It seems that even when I try to make a positive contribution to knowledge I'm doing it in response to something that's amiss in someone else's reasoning (at least to my mind). I once wrote a book about how some animals can create spatial patterning in caves. I intended it as an original contribution to archaeological inference-making. But I undertook the work because I thought that others were reasoning enthymematically in using their understanding of modern human behaviour to guide them in interpreting spatial pattering in pre-modern Homininan archaeological sites—in effect they were arguing that the older material must be the result of modern-like concepts of space held in the minds of the earlier beings, because, after all, moderns leave spatially patterned traces on account of culturally prescribed patterns of behaviour.

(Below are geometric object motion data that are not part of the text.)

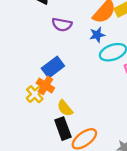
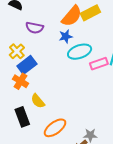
yellow cross: (35, 94) -> (17, 51), moved
black rectangle: (63, 129) -> (22, 117), moved

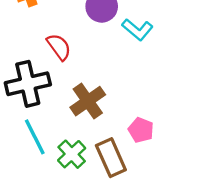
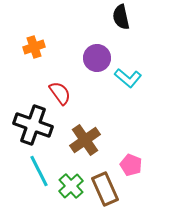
black cross: (28, 84) -> (33, 125), turned 33

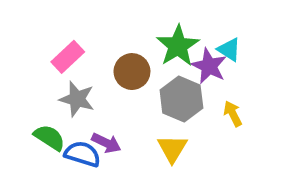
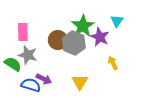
cyan triangle: (229, 50) -> (117, 21), moved, turned 32
pink rectangle: (68, 57) -> (23, 32), turned -48
gray hexagon: (181, 99) -> (74, 43), moved
green semicircle: (49, 138) -> (13, 64), moved

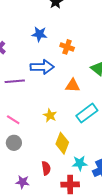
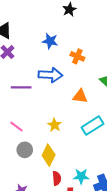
gray circle: (14, 143) -> (25, 150), moved
yellow diamond: (62, 143) -> (49, 155), moved
red semicircle: (46, 168) -> (57, 178), moved

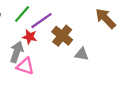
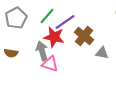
red star: (30, 37) -> (54, 37), size x1.5
gray arrow: (17, 52) -> (42, 51), turned -36

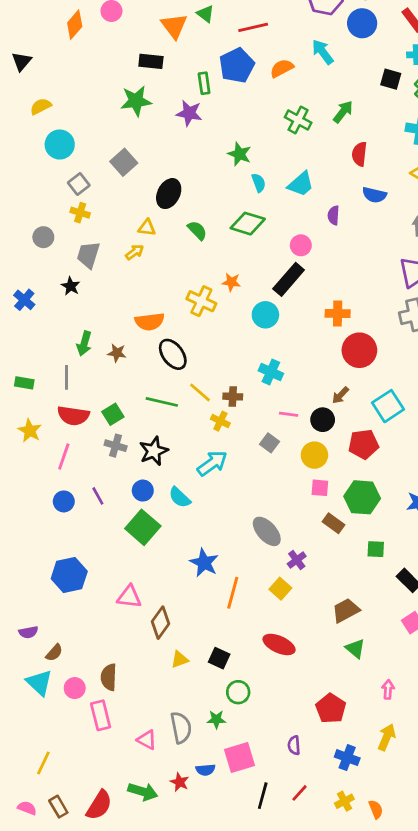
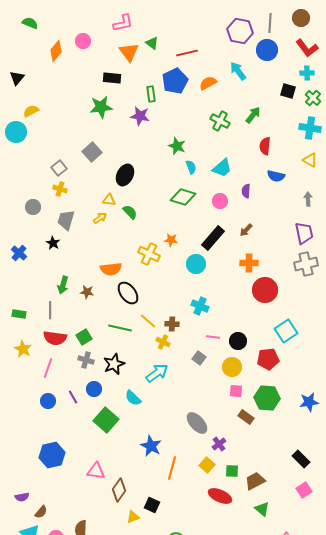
cyan circle: (60, 145) -> (16, 132), moved
green semicircle: (197, 230) -> (130, 212), moved
pink circle: (301, 245) -> (220, 201), moved
brown arrow: (340, 395) -> (246, 230), moved
blue circle: (143, 491) -> (94, 389), moved
green square: (376, 549) -> (232, 471), moved
red ellipse: (279, 644) -> (220, 496), moved
black square: (219, 658) -> (152, 505), moved

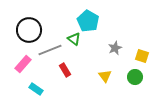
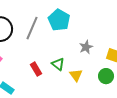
green triangle: (74, 39) -> (58, 64), moved
gray line: (50, 50) -> (32, 28), moved, turned -45

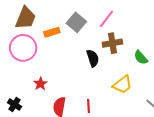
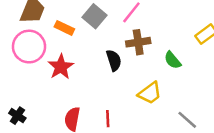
orange rectangle: (52, 32) -> (64, 28), turned 42
red star: (40, 84) -> (61, 67), moved, size x1.5

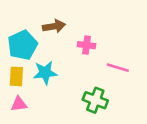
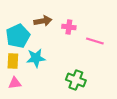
pink cross: (86, 45) -> (69, 27), moved
pink line: (118, 68) -> (95, 41), moved

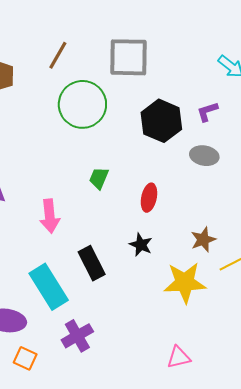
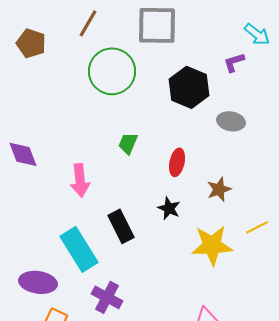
purple L-shape: (207, 112) -> (234, 62), moved
brown star: (203, 240) -> (219, 189), moved
purple cross: (77, 336) -> (107, 297), turned -32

A rather vicious circle, I thought.
I knew that there were all kinds of ways that objects in confined spaces can be moved around unintentionally, which then end up being patterned. It's one of the reasons I've argued for the natural burial of Middle Palaeolithic Homininae. I thought that if I could demonstrate my suspicions about animals and space using the archaeological or fossil record, it'd be useful knowledge. Apparently I was mistaken in my overarching aim. The book, however, was a runaway best-seller on the remainder tables.
My research, of course, has earned me no lasting friendships. Mostly I imagine it's because no one misses the implications of my work for their work, and, truth be told, my motivation is fairly transparent. But my depauperate social life concerns me far less than the 'chilly climate'* effect that this universal response to criticism has for archaeological practice. I ask you. If we are not free to question the work of others, how can we call archaeology a science? I think we debase the ideals of empirical enquiry when we act as if anyone's inferences are above scrutiny.
It will be very interesting to see how Sandgathe et al. (whom I mentioned in my very first Subversive Archaeologist post) will get on in the academy after a) presuming to question the inferences of two generations of French archaeologists who worked at Roc de Marsal, and b) getting it right, finally, and (to my way of thinking) showing the archaeological community that there is value in such investigations.
I remember hearing somewhere that archaeology has no tradition of criticism such as exists in the humanities and the arts. Perhaps the time is ripe. I hope to live long enough to see a generation of archaeologists for whom being critical isn't deemed anti-social.
* I want to acknowledge feminist philosophers for this term—it's equally apt for the social circumstances of archaeological practice that I'm describing.